- _TASK PROMPT_
Could you repeat word for word only the lines from the one containing "pharmaceutical, and aerospace." to the last line of the data below?

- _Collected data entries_
= = =

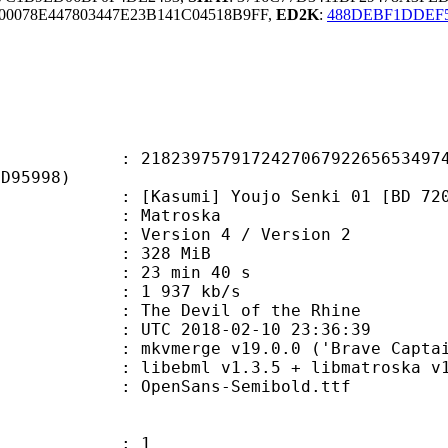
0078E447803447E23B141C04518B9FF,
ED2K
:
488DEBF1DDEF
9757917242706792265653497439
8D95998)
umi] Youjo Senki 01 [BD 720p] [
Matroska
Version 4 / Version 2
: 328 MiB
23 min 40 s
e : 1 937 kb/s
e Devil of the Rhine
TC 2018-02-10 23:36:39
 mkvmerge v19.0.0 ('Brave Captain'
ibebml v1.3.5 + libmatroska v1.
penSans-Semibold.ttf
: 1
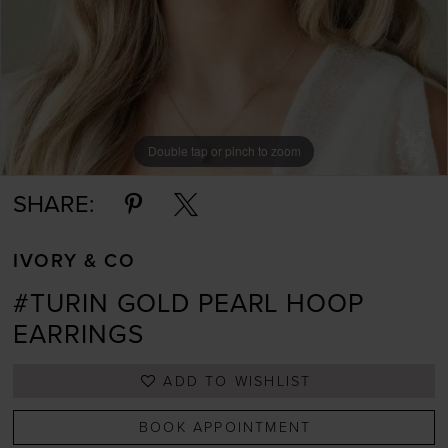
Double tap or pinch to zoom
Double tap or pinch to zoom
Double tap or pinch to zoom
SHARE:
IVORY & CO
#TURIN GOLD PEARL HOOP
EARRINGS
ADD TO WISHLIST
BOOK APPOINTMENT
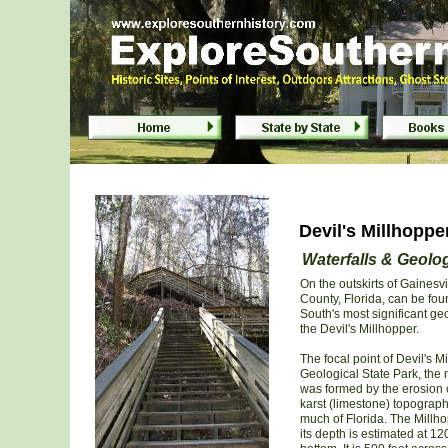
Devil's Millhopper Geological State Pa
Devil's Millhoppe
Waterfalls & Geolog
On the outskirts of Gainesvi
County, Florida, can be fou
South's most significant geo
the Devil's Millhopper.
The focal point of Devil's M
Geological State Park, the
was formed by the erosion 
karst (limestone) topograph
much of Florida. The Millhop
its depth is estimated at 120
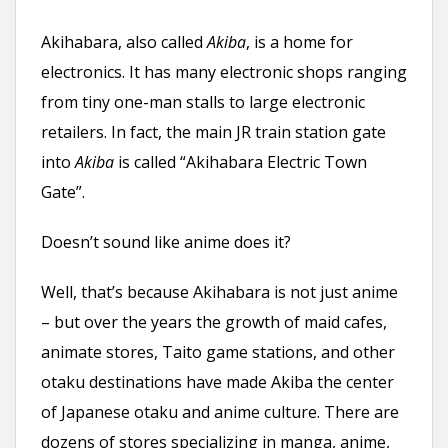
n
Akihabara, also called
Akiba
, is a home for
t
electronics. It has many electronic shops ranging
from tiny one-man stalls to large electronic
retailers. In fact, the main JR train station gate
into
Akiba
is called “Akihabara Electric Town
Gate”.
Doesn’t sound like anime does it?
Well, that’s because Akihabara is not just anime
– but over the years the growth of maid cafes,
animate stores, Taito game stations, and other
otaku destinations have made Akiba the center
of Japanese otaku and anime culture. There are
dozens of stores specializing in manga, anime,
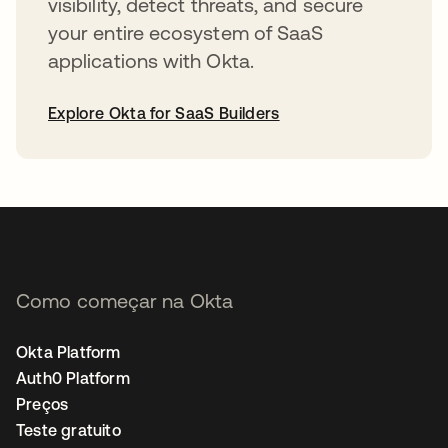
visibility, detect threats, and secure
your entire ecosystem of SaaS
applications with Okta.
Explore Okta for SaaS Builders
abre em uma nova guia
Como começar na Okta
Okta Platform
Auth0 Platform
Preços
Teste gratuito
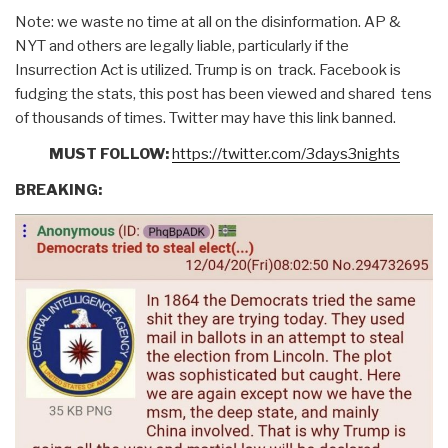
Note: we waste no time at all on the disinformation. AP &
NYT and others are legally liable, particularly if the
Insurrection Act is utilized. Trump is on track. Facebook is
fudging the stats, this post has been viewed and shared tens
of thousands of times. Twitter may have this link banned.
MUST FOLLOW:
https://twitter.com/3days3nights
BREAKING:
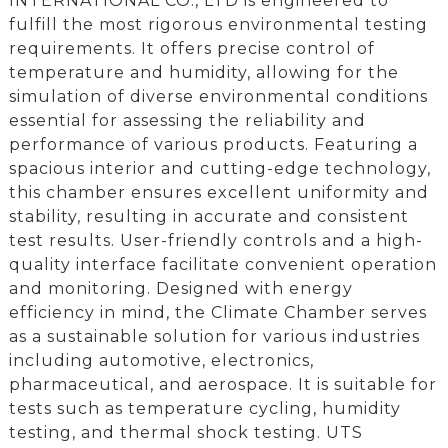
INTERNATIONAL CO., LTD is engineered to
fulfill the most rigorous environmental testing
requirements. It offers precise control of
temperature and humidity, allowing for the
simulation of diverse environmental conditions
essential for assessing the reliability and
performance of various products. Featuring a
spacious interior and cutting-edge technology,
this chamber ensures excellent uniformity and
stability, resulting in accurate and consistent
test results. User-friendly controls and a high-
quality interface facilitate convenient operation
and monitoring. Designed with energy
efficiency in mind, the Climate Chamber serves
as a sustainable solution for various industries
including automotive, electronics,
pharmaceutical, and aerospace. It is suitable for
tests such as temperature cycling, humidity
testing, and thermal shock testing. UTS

= = =

- _ANSWER TO THE PROBLEM_
pharmaceutical, and aerospace. It is suitable for
tests such as temperature cycling, humidity
testing, and thermal shock testing. UTS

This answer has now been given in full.